A new study has found that consuming dietary nitrate — the active molecule in beetroot juice — significantly increased muscle force while exercising.
While it is known that dietary nitrate enhances exercise, both boosting endurance and enhancing high-intensity exercise, researchers still have much to learn about why this effect occurs, and how our bodies convert dietary nitrate that we ingest into the nitric oxide that can be used by our cells.
To help close this gap, researchers at the University of Exeter and the U.S. National Institutes of Health traced the distribution of ingested nitrate in the saliva, blood, muscle and urine of ten healthy volunteers, who were then asked to perform maximal leg exercise. The team wanted to discover where in the body the dietary nitrate was active, to give clues on the mechanisms at work.
An hour after the nitrate was taken, participants were asked to perform 60 contractions of the quadriceps — the thigh muscle active while straightening the knee — at maximum intensity over five minutes on an exercise machine. The team found a significant increase in the nitrate levels in muscle. During the exercises, researchers found this nitrate boost caused an increase in muscle force of seven per cent, compared to when the participants took a placebo.
Andy Jones, Professor of Applied Physiology at the University of Exeter, said: “Our research has already provided a large body of evidence on the performance-enhancing properties of dietary nitrate, commonly found in beetroot juice. Excitingly, this latest study provides the best evidence to date on the mechanisms behind why dietary nitrate improves human muscle performance.”
Previous studies had found an increase of nitrate in tissue and body fluid after ingesting labelled dietary nitrate.

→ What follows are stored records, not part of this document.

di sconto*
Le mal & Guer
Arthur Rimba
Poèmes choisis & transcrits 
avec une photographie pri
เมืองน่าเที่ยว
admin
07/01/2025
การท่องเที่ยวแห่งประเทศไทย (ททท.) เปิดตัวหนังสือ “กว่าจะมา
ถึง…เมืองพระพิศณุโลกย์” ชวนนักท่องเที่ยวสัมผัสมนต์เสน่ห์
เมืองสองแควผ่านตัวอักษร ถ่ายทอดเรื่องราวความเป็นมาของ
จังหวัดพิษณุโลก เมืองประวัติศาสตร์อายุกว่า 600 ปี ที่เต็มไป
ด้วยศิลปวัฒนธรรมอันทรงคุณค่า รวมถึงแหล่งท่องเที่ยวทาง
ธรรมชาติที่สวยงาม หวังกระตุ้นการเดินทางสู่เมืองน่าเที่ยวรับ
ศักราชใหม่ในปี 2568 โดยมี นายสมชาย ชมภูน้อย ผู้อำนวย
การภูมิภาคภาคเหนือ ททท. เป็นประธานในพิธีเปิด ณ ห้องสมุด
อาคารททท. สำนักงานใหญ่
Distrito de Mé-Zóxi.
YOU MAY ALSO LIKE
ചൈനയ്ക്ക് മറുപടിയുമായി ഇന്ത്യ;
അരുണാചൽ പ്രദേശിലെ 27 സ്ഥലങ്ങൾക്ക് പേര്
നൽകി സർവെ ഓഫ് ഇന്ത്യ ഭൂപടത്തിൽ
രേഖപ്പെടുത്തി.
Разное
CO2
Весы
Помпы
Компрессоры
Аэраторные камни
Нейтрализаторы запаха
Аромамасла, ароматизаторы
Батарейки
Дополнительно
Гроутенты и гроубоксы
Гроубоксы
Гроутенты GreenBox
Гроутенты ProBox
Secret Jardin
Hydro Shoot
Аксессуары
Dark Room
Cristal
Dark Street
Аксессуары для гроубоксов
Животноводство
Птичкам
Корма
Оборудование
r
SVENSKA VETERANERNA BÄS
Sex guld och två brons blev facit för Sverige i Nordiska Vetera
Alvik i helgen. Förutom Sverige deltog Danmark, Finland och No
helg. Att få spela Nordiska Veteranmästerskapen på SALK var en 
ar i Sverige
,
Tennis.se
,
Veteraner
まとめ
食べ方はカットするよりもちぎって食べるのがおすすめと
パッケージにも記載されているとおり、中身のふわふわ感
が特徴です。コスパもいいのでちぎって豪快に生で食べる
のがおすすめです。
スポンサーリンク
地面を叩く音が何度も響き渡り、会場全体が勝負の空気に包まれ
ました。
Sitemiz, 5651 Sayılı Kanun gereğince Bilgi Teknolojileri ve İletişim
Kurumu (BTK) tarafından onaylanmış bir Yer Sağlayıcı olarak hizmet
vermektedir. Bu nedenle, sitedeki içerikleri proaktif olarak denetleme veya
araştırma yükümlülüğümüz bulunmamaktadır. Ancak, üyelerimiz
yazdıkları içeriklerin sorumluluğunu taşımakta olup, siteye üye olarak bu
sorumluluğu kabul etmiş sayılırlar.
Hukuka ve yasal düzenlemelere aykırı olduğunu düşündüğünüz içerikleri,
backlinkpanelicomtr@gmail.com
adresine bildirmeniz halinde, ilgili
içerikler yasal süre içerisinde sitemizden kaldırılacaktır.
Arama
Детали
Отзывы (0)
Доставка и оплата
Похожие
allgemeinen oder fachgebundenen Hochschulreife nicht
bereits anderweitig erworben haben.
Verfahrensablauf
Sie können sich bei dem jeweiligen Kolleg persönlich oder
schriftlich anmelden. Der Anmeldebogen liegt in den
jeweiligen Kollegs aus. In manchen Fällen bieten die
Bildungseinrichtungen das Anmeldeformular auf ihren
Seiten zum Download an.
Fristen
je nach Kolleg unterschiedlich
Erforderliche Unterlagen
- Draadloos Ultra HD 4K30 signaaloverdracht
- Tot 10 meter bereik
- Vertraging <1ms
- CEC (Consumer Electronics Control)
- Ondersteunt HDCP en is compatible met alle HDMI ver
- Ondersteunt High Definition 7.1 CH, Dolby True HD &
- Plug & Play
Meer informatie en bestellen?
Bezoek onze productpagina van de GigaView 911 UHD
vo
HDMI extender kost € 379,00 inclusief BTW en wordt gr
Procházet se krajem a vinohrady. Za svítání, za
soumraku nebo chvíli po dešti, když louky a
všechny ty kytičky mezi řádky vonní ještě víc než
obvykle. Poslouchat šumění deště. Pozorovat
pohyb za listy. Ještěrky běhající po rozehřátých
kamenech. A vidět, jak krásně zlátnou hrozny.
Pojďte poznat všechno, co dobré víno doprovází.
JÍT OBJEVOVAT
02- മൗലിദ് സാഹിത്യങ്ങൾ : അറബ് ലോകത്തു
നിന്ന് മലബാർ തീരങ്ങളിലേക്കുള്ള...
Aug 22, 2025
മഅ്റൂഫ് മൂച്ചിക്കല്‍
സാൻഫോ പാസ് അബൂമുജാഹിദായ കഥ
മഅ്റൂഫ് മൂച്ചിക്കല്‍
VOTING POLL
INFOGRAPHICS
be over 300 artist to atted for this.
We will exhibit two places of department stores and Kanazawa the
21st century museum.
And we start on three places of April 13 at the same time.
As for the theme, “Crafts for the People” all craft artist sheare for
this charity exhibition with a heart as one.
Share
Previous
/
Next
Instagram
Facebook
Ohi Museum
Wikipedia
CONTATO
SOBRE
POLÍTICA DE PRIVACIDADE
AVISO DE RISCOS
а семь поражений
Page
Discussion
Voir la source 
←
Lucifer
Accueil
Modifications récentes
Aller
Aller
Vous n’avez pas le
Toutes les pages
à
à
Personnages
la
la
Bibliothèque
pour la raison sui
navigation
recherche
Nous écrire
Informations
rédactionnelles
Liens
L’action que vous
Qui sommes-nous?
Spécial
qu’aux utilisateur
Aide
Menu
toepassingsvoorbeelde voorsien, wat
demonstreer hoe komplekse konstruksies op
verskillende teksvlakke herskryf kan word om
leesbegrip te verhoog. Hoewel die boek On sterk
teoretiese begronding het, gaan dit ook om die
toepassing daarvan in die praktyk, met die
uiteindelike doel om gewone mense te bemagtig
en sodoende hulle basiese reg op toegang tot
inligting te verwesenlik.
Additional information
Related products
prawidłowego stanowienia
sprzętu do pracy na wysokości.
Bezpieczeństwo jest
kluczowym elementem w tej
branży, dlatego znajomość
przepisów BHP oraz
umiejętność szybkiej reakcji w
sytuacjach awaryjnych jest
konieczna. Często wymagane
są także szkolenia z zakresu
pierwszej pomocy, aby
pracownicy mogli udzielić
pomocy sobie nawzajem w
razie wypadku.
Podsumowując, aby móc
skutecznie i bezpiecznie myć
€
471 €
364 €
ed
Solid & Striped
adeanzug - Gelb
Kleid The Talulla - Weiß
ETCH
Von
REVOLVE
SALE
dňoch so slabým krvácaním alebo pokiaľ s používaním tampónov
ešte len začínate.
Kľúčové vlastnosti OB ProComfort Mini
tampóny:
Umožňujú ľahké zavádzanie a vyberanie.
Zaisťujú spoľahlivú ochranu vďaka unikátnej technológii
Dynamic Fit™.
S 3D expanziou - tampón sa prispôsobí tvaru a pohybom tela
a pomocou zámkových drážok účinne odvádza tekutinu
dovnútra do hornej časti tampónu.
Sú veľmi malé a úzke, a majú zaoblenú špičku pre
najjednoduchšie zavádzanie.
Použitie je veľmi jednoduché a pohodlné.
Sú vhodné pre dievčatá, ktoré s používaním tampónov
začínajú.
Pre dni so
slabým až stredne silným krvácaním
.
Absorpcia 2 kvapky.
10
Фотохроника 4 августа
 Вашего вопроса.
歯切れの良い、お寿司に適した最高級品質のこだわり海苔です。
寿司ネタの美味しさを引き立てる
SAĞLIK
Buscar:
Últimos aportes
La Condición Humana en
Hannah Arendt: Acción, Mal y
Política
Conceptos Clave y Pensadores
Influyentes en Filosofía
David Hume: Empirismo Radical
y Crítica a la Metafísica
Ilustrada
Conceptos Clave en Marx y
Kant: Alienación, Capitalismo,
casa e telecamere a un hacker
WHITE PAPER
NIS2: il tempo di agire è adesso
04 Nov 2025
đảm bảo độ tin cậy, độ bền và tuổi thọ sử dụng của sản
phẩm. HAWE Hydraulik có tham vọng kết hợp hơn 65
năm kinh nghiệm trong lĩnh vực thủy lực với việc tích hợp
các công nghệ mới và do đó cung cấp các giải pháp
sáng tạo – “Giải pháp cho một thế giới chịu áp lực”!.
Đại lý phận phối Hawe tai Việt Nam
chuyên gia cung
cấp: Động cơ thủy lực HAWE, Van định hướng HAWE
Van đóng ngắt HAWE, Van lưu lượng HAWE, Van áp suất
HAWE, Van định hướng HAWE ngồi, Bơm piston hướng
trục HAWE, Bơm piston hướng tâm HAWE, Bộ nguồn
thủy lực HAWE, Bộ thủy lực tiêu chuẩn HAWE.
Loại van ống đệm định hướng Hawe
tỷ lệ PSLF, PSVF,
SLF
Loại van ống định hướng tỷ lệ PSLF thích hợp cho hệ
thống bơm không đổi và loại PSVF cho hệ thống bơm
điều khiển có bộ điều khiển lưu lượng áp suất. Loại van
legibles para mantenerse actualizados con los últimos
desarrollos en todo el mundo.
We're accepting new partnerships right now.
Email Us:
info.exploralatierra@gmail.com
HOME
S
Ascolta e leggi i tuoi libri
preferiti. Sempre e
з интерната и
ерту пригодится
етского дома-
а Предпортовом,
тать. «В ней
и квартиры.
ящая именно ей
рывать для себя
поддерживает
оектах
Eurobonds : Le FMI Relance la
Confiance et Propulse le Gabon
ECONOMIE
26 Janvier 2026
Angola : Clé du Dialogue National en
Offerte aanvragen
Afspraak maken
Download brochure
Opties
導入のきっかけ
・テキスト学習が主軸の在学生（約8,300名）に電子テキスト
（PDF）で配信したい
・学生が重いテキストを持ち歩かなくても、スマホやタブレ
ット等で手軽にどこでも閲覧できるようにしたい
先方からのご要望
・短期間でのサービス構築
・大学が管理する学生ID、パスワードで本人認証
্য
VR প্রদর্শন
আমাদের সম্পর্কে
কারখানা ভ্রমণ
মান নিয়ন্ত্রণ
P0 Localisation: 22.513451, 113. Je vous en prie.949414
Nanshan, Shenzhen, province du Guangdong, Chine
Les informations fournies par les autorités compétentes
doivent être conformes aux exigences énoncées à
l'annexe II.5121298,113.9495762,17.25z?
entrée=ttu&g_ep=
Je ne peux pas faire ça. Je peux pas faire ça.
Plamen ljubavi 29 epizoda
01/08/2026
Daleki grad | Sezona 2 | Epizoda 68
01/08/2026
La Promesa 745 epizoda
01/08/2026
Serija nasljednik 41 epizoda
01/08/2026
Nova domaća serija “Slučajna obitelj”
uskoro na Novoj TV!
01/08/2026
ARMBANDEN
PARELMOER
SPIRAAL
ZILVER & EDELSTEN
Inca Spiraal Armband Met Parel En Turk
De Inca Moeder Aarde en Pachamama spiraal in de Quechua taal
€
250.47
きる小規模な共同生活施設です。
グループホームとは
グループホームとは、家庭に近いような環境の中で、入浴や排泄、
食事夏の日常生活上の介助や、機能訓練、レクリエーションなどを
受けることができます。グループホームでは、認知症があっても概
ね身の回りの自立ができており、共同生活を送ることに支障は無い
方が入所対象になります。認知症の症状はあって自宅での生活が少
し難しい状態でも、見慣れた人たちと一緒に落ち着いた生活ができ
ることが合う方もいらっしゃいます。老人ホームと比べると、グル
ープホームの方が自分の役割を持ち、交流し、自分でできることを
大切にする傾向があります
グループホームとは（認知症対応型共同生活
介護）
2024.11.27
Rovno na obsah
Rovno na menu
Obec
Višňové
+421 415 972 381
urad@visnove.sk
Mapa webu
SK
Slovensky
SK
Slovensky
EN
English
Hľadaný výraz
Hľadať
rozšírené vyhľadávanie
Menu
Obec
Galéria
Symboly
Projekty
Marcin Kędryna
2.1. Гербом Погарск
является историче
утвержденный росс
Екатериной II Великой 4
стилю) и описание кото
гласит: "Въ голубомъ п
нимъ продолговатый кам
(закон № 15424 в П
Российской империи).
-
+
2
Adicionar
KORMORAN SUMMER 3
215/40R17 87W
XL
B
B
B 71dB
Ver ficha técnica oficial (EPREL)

By using the tracer in the new study, researchers were able to accurately assess where nitrate is increased and active, and also shed new light on how the nitrate we consume is used to enhance exercise performance.
“This study provides the first direct evidence that muscle nitrate levels are important for exercise performance, presumably by acting as a source of nitric oxide,” said Dr Barbora Piknova, research collaborator and staff scientist in the National Institute of Diabetes and Digestive and Kidney Diseases at the National Institutes of Health. “These results have significant implications not only for the exercise field, but possibly for other medical areas such as those targeting neuromuscular and metabolic diseases related to nitric oxide deficiency.”
The research was conducted in collaboration with the University of Queensland, Australia, under the QUEX partnership with Exeter.